#### TASK DIRECTIONS
Restate word for word the lines below that run from the one holding "Darmstadt nach Tekirdag!" through the one holding "para la mayoría", inclusive. Pictures don't belong in the copy.

(TASK MATERIAL begins)

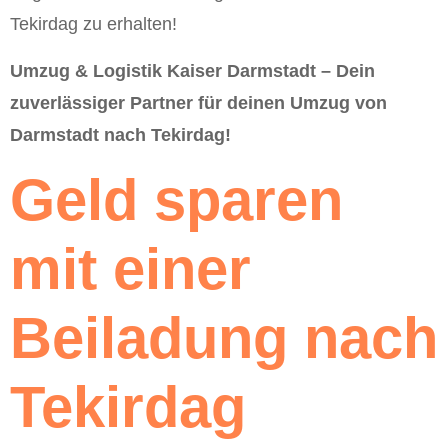
Tekirdag zu erhalten!
Umzug & Logistik Kaiser Darmstadt – Dein
zuverlässiger Partner für deinen Umzug von
Darmstadt nach Tekirdag!
Geld sparen
mit einer
Beiladung nach
Tekirdag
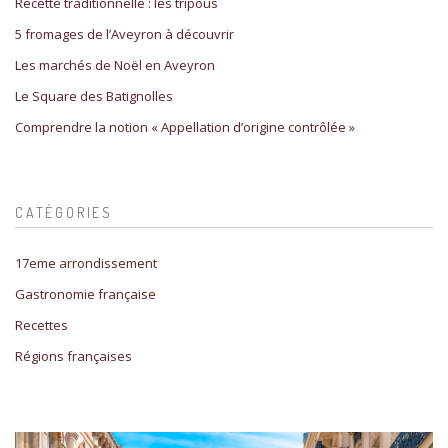
Recette traditionnelle : les tripous
5 fromages de l’Aveyron à découvrir
Les marchés de Noël en Aveyron
Le Square des Batignolles
Comprendre la notion « Appellation d’origine contrôlée »
CATÉGORIES
17eme arrondissement
Gastronomie française
Recettes
Régions françaises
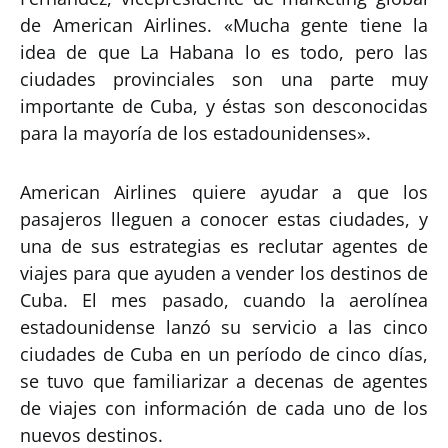
de American Airlines. «Mucha gente tiene la
idea de que La Habana lo es todo, pero las
ciudades provinciales son una parte muy
importante de Cuba, y éstas son desconocidas
para la mayoría de los estadounidenses».
American Airlines quiere ayudar a que los
pasajeros lleguen a conocer estas ciudades, y
una de sus estrategias es reclutar agentes de
viajes para que ayuden a vender los destinos de
Cuba. El mes pasado, cuando la aerolínea
estadounidense lanzó su servicio a las cinco
ciudades de Cuba en un período de cinco días,
se tuvo que familiarizar a decenas de agentes
de viajes con información de cada uno de los
nuevos destinos.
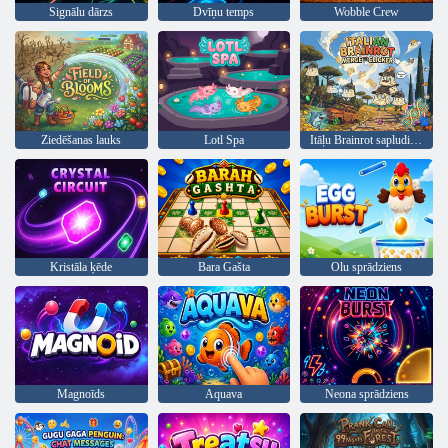
Signālu dārzs
Dvīņu temps
Wobble Crew
Ziedēšanas lauks
Lotl Spa
Itāļu Brainrot sapludināšanas klikšķinātājs
Kristāla ķēde
Bara Gašta
Olu sprādziens
Magnoīds
Aquava
Neona sprādziens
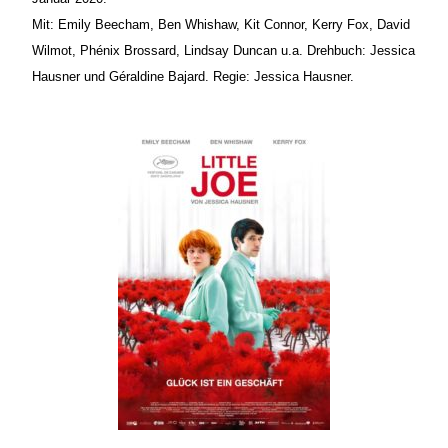
Mit: Emily Beecham, Ben Whishaw, Kit Connor, Kerry Fox, David
Wilmot, Phénix Brossard, Lindsay Duncan u.a. Drehbuch: Jessica
Hausner und Géraldine Bajard. Regie: Jessica Hausner.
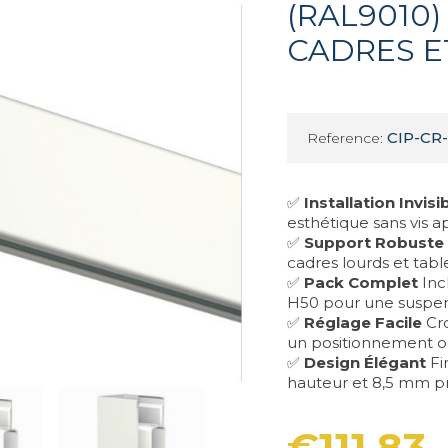
(RAL9010
CADRES E
CIP-CR
Reference:
✅
Installation Invisi
esthétique sans vis a
✅
Support Robuste
cadres lourds et tabl
✅
Pack Complet
Incl
H50 pour une suspens
✅
Réglage Facile
Cro
un positionnement o
✅
Design Élégant
Fi
hauteur et 8,5 mm pro
€111.83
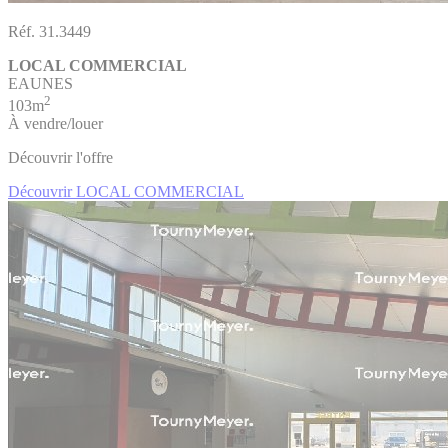
Réf. 31.3449
LOCAL COMMERCIAL
EAUNES
2
103m
À vendre/louer
Découvrir l'offre
Découvrir LOCAL COMMERCIAL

(TASK MATERIAL ends)

#### ANSWER FOR THIS EXERCISE
Darmstadt nach Tekirdag!
Geld sparen
mit einer
Beiladung nach
Tekirdag
Recette traditionnelle : les tripous
5 fromages de l’Aveyron à découvrir
Les marchés de Noël en Aveyron
Le Square des Batignolles
Comprendre la notion « Appellation d’origine contrôlée »
CATÉGORIES
17eme arrondissement
Gastronomie française
Recettes
Régions françaises
de American Airlines. «Mucha gente tiene la
idea de que La Habana lo es todo, pero las
ciudades provinciales son una parte muy
importante de Cuba, y éstas son desconocidas
para la mayoría de los estadounidenses».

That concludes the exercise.